Depois lamentou a ausência do procurador Rosário Teixeira, considerando que a “estratégia” da acusação foi dele e que Sócrates “foi um alvo”. Ainda assim, disse, durante as provas trazidas para o processo nesta fase, Delille confessou ter alguma esperança que o Ministério Público (MP) recuasse na investigação que fez durante os últimos anos. “Esperava que os senhores procuradores tivessem pedido a não pronuncia de José Sócrates” disse o advogado Pedro Delille.
“Estamos aqui a fazer o que os senhores procuradores não fizeram”, acrescentou.
O advogado lamentou, também, que o procurador Rosário Teixeira tivesse perdido apenas “15 minutos” em relação a José Sócrates durante as suas alegações que se prolongaram por quatro horas. Sempre a reforçar que não existem indícios ou provas no processo contra o seu cliente, lembrou que um “empréstimo não é um crime”.” Se está bem ou mal de acordo com o catecismo do procurador não nos cumpre a nós analisar”, rematou.

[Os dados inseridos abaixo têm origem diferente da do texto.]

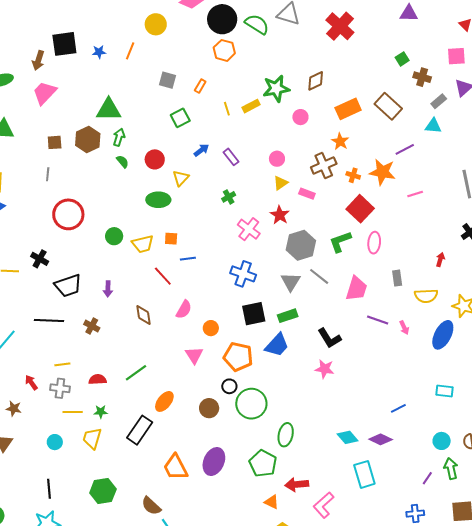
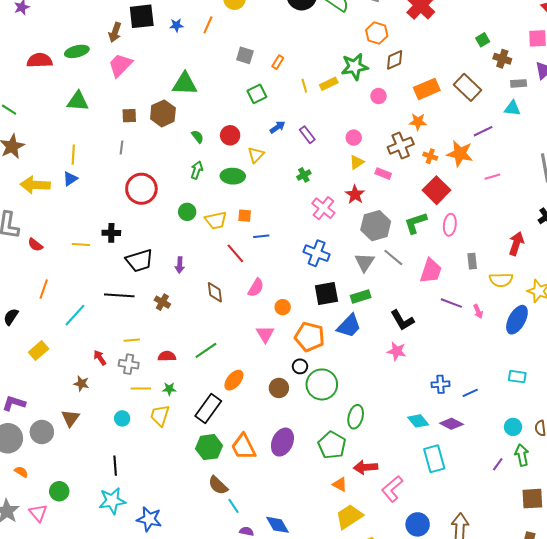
orange hexagon: (224, 50) -> (377, 33), moved
gray rectangle: (439, 101) -> (519, 83), turned 35
green arrow: (119, 137) -> (197, 170), moved
orange star: (340, 141) -> (418, 122), turned -30
black cross: (40, 259) -> (111, 233), turned -30
red arrow: (440, 260) -> (516, 244), size x1.6
green hexagon: (103, 491) -> (209, 447), moved
blue cross: (415, 514) -> (441, 384), moved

E aproveitou também para deixar críticas ao Tribunal Central de Instrução Criminal, numa altura em que tinha como único juiz Carlos Alexandre — como aliás têm feito os advogados de outros arguidos. “O Tribunal Central de Instrução Criminal era um tribunal escolhido pelo Ministério Público”, disse, não deixando fora o inspetor tributário, Paulo Silva, escolhido para coadjuvar os procuradores na investigação. Paulo Silva é contabilista, mas “mas isto não vai com contabilidade”, disse.

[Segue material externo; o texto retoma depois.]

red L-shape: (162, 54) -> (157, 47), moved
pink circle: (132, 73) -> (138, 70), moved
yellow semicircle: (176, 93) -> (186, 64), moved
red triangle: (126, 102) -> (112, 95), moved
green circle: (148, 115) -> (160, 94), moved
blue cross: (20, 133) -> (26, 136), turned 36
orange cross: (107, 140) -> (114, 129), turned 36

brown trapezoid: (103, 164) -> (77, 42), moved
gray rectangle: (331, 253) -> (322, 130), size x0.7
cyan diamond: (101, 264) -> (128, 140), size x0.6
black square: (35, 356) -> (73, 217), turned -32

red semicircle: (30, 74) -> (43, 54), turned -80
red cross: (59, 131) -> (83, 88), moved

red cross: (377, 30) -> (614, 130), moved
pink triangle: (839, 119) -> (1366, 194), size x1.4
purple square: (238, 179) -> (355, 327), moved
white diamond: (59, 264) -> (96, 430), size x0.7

“Criou se aqui no DCIAP uma polícia privada e um tribunal especial com um só juiz”, acusou.
Pedro Delille voltaria a atacar o Ministério Público três horas depois, quando acusou os investigadores de terem tentado tudo para “perseguir” José Sócrates, mesmo através de buscas à sua sociedade. “Foram pressionados advogados, foram feitas buscas à minha pessoa, aos meus clientes … O que se passou, e com outros advogados do processo, é inaceitável”.
“Esta acusação transforma-nos a todos num estúpido útil”, chegou a dizer, pegando na expressão já usada nestas sessões pelo procurador Rosário Teixeira, em relação ao ex-administrador Joaquim Barroca e ao uso das suas contas na Suíça. E também replicada pela advogada de Carlos Santos Silva, numa espécie de recado ao juiz de instrução Carlos Alexandre.

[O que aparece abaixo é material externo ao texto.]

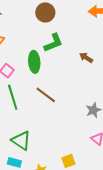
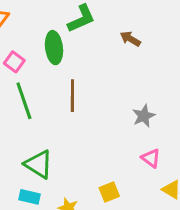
brown line: (46, 95) -> (72, 96), turned 55

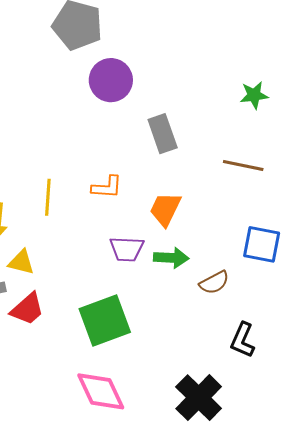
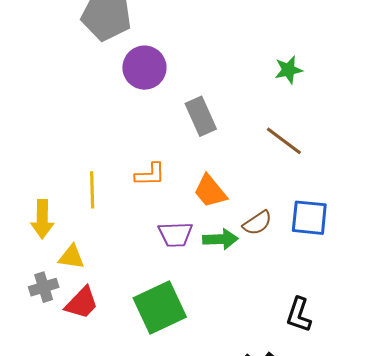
brown line: (243, 165) -> (284, 141), turned 30
orange trapezoid: (165, 209) -> (210, 191), turned -60
brown semicircle: (214, 282) -> (257, 223), moved

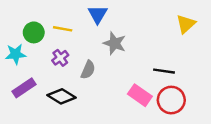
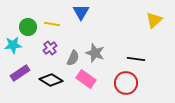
gray star: (115, 43) -> (95, 53), moved
pink rectangle: (140, 95) -> (86, 79), moved
red circle: (171, 100) -> (126, 83), moved

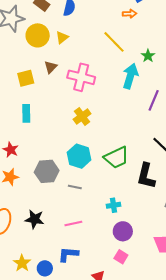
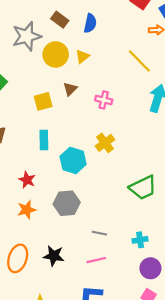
pink cross: (81, 77) -> (104, 100), size x0.6
cyan hexagon: (79, 156) -> (73, 160), moved
gray line: (75, 187) -> (99, 233), moved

Sócrates e o Grupo Lena que não seria a empresa do regime
Depois das críticas à investigação, a refutação de toda a tese do Ministério Público. O advogado pegou em todos os pontos da acusação para mostrar que não havia qualquer prova que a fundamentasse. Começou pelo Grupo Lena.
Segundo a acusação, o ex-administrador do Grupo Lena, Joaquim Barroca, recebeu numa conta da Suíça uma transferência de dois milhões de euros de um cidadão holandês que comprou uma fração no empreendimento Vale do Lobo, naquilo que terá sido um pagamento de luvas a propósito do financiamento conseguido da Caixa Geral de Depósitos então liderada por Armando Vara. Desse valor 1 milhão foi para Vara, o outro a acusação acredita que foi parar às mãos do ex-primeiro-ministro. Pedro Delille reafirma que Sócrates nunca ouviu falar de tal negócio, que desconhece o cidadão holandês e que, ao contrário do que diz o Ministério Público, o ex-primeiro-ministro nunca teve qualquer influência na escolha de Vara para o cargo que ocupava no banco público. “A única verdade que consta na acusação é a relação de amizade entre José Sócrates e Armando Vara”, garante, recusando que o dinheiro que entrou nas contas de Barroca ou de Santos Silva tenha ido parar à sua esfera. E lembrando que a própria CGD foi sindicada através de várias comissões de inquérito que nunca “confirmaram nada disto”.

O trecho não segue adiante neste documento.